O teatro, explica, “tinha um grande impacto social e um peso considerável na oferta cultural para o público infantil, ao longo dos anos 50, 60 e 70, com a existência de companhias que se dedicavam exclusivamente a estas produções. Por isso o controlo do mesmo era fundamental, de modo a que não passassem ideias contrárias aos valores do regime”.

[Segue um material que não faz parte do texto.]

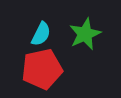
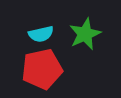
cyan semicircle: rotated 50 degrees clockwise
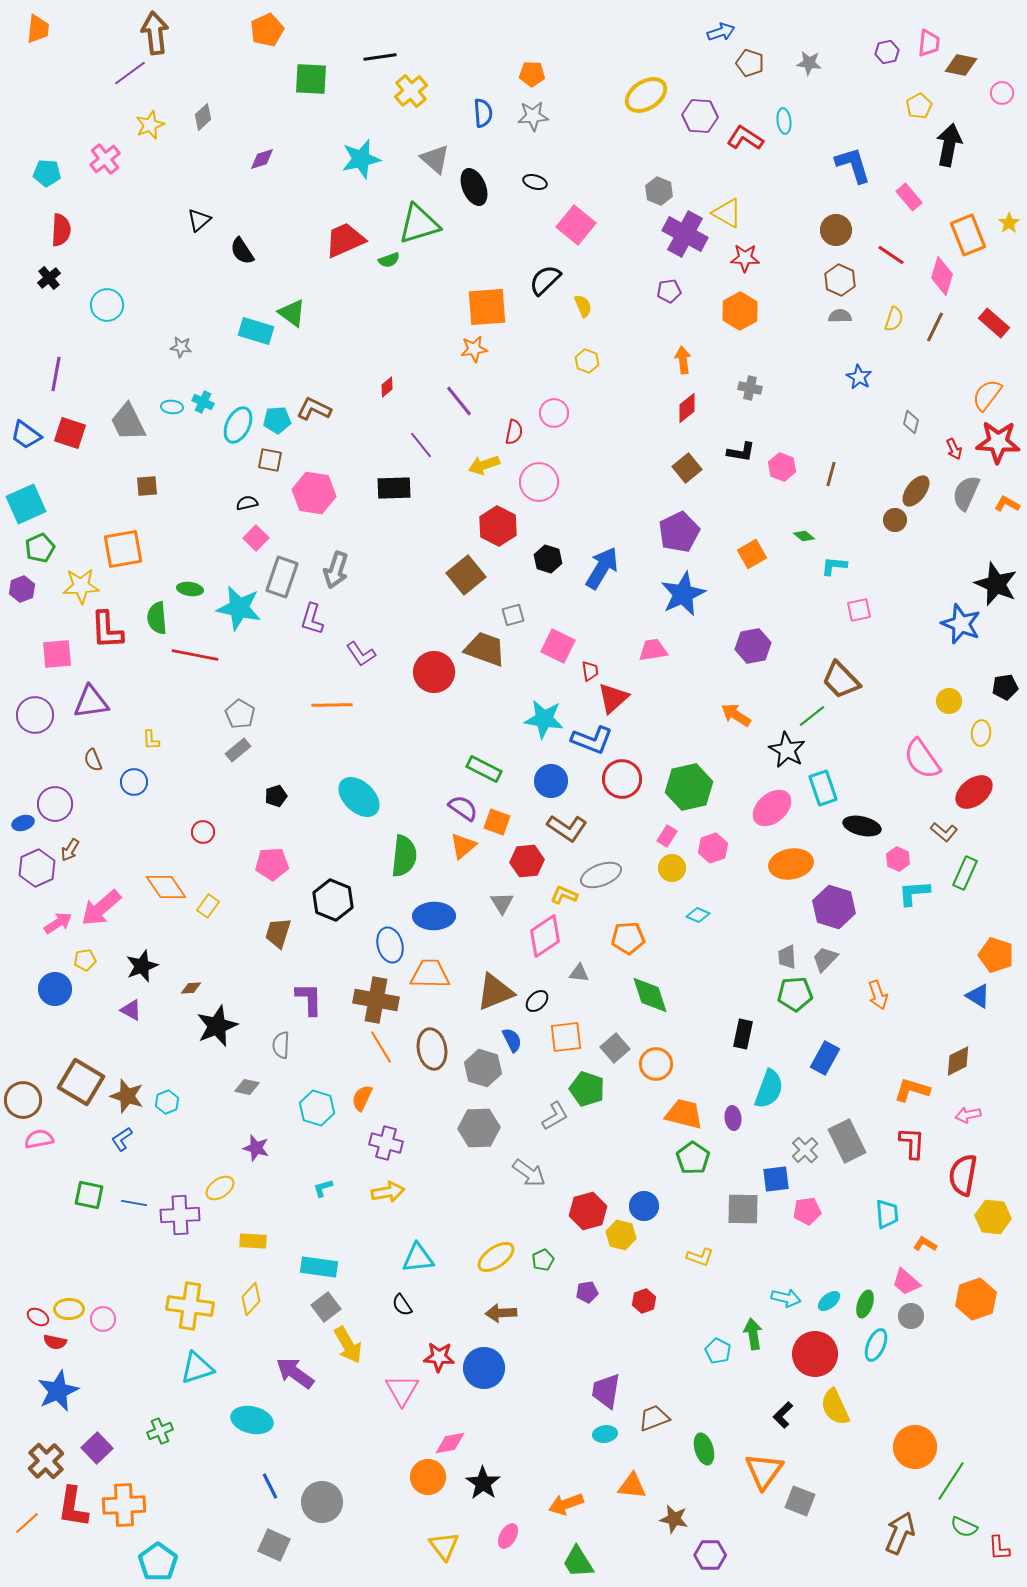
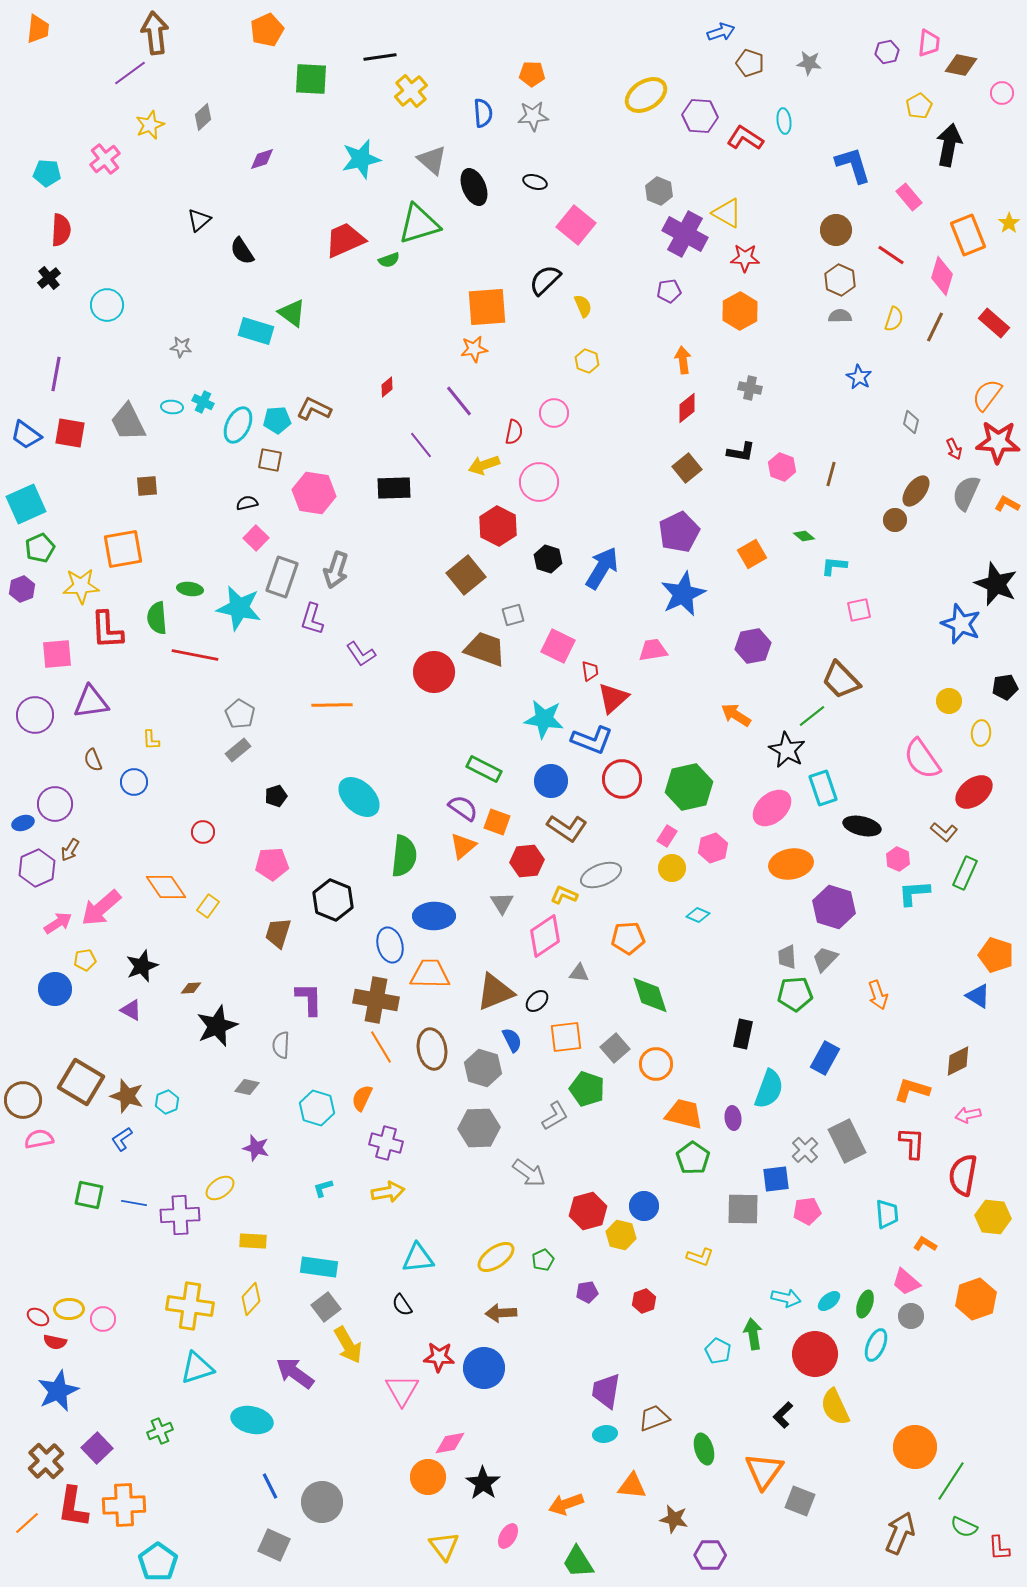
gray triangle at (435, 159): moved 3 px left, 1 px down
red square at (70, 433): rotated 8 degrees counterclockwise
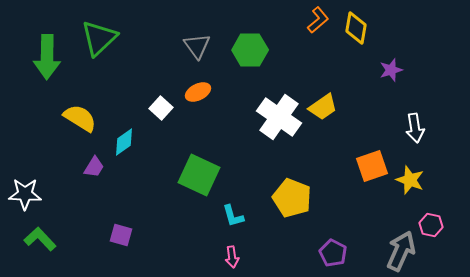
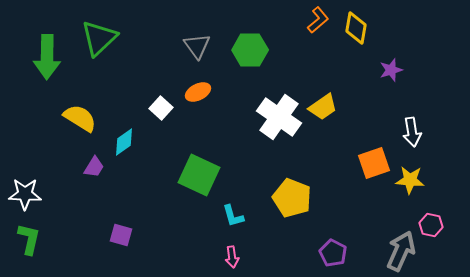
white arrow: moved 3 px left, 4 px down
orange square: moved 2 px right, 3 px up
yellow star: rotated 16 degrees counterclockwise
green L-shape: moved 11 px left; rotated 56 degrees clockwise
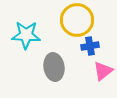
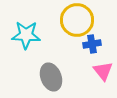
blue cross: moved 2 px right, 2 px up
gray ellipse: moved 3 px left, 10 px down; rotated 12 degrees counterclockwise
pink triangle: rotated 30 degrees counterclockwise
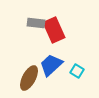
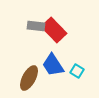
gray rectangle: moved 3 px down
red rectangle: rotated 20 degrees counterclockwise
blue trapezoid: moved 2 px right; rotated 80 degrees counterclockwise
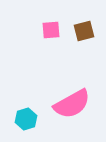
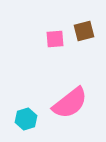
pink square: moved 4 px right, 9 px down
pink semicircle: moved 2 px left, 1 px up; rotated 9 degrees counterclockwise
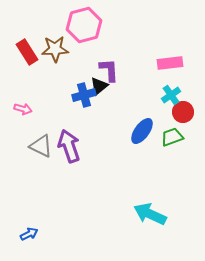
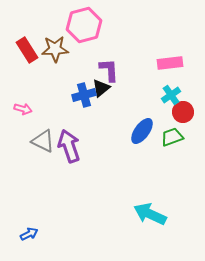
red rectangle: moved 2 px up
black triangle: moved 2 px right, 2 px down
gray triangle: moved 2 px right, 5 px up
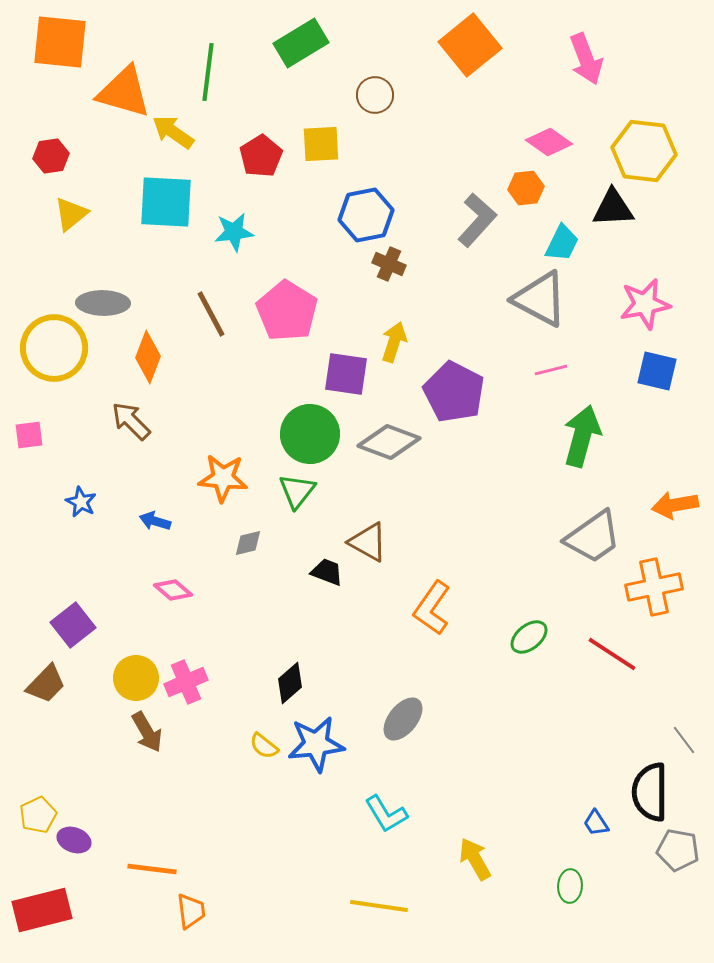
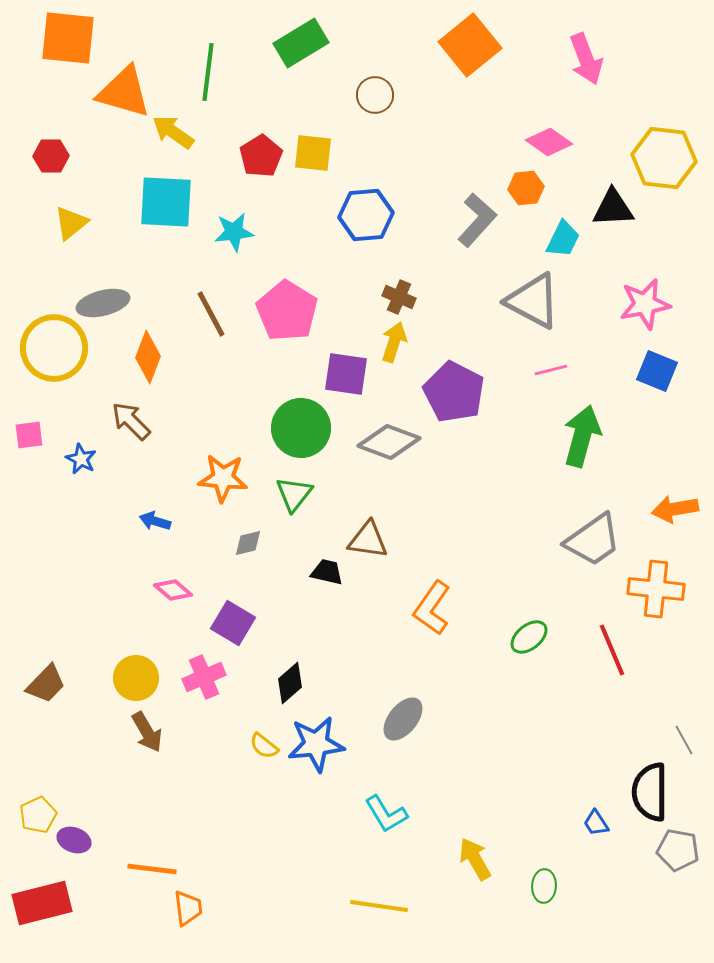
orange square at (60, 42): moved 8 px right, 4 px up
yellow square at (321, 144): moved 8 px left, 9 px down; rotated 9 degrees clockwise
yellow hexagon at (644, 151): moved 20 px right, 7 px down
red hexagon at (51, 156): rotated 8 degrees clockwise
yellow triangle at (71, 214): moved 9 px down
blue hexagon at (366, 215): rotated 6 degrees clockwise
cyan trapezoid at (562, 243): moved 1 px right, 4 px up
brown cross at (389, 264): moved 10 px right, 33 px down
gray triangle at (540, 299): moved 7 px left, 2 px down
gray ellipse at (103, 303): rotated 15 degrees counterclockwise
blue square at (657, 371): rotated 9 degrees clockwise
green circle at (310, 434): moved 9 px left, 6 px up
green triangle at (297, 491): moved 3 px left, 3 px down
blue star at (81, 502): moved 43 px up
orange arrow at (675, 505): moved 4 px down
gray trapezoid at (593, 537): moved 3 px down
brown triangle at (368, 542): moved 2 px up; rotated 21 degrees counterclockwise
black trapezoid at (327, 572): rotated 8 degrees counterclockwise
orange cross at (654, 587): moved 2 px right, 2 px down; rotated 18 degrees clockwise
purple square at (73, 625): moved 160 px right, 2 px up; rotated 21 degrees counterclockwise
red line at (612, 654): moved 4 px up; rotated 34 degrees clockwise
pink cross at (186, 682): moved 18 px right, 5 px up
gray line at (684, 740): rotated 8 degrees clockwise
green ellipse at (570, 886): moved 26 px left
red rectangle at (42, 910): moved 7 px up
orange trapezoid at (191, 911): moved 3 px left, 3 px up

A investigadora revela que desde 1950 que vigoravam instruções da Censura para a literatura infantil e que davam indicações específicas sobre temas proibidos e permitidos, mas também sobre o próprio aspeto gráfico dos livros, incluindo as cores usadas. “A maior atenção da Censura recaía quer sobre o teatro, quer sobre a imprensa, em particular jornais e revistas (publicações periódicas) para a infância,
justamente por causa do sucesso grande das mesmas, maior do que os próprios livros, que se destinavam a uma minoria”, diz: “As tiras de banda-desenhada importadas, por exemplo, eram alvo de especial atenção também, nomeadamente as de origem norte-americana”.

“O controlo sobre as leituras dos mais novos – e a educação em geral – era fundamental para o controlo das pessoas. Existia a política do livro único e não interessava que as pessoas desenvolvessem pensamento próprio e espírito crítico porque essa é a génese da contestação e da reivindicação de direitos”, aponta a investigadora.

“A ignorância, como sabemos, é mais fácil de manipular e controlar e esse trabalho era feito desde cedo”, lembra. Não é por acaso, aponta Ana Margarida Ramos, que o analfabetismo e o abandono escolar grassavam no país, que o nível de escolaridade obrigatória era tão baixo e chegou a ser diferente para raparigas e rapazes, que não se investia na formação de professores e que se controlava e fechava o acesso das pessoas à formação”.

“Manter um regime totalitário durante 48 anos exigiu um controlo efetivo das pessoas e do seu pensamento e agir sobre as crianças é uma forma relativamente fácil de assegurar esse controlo”, sublinha.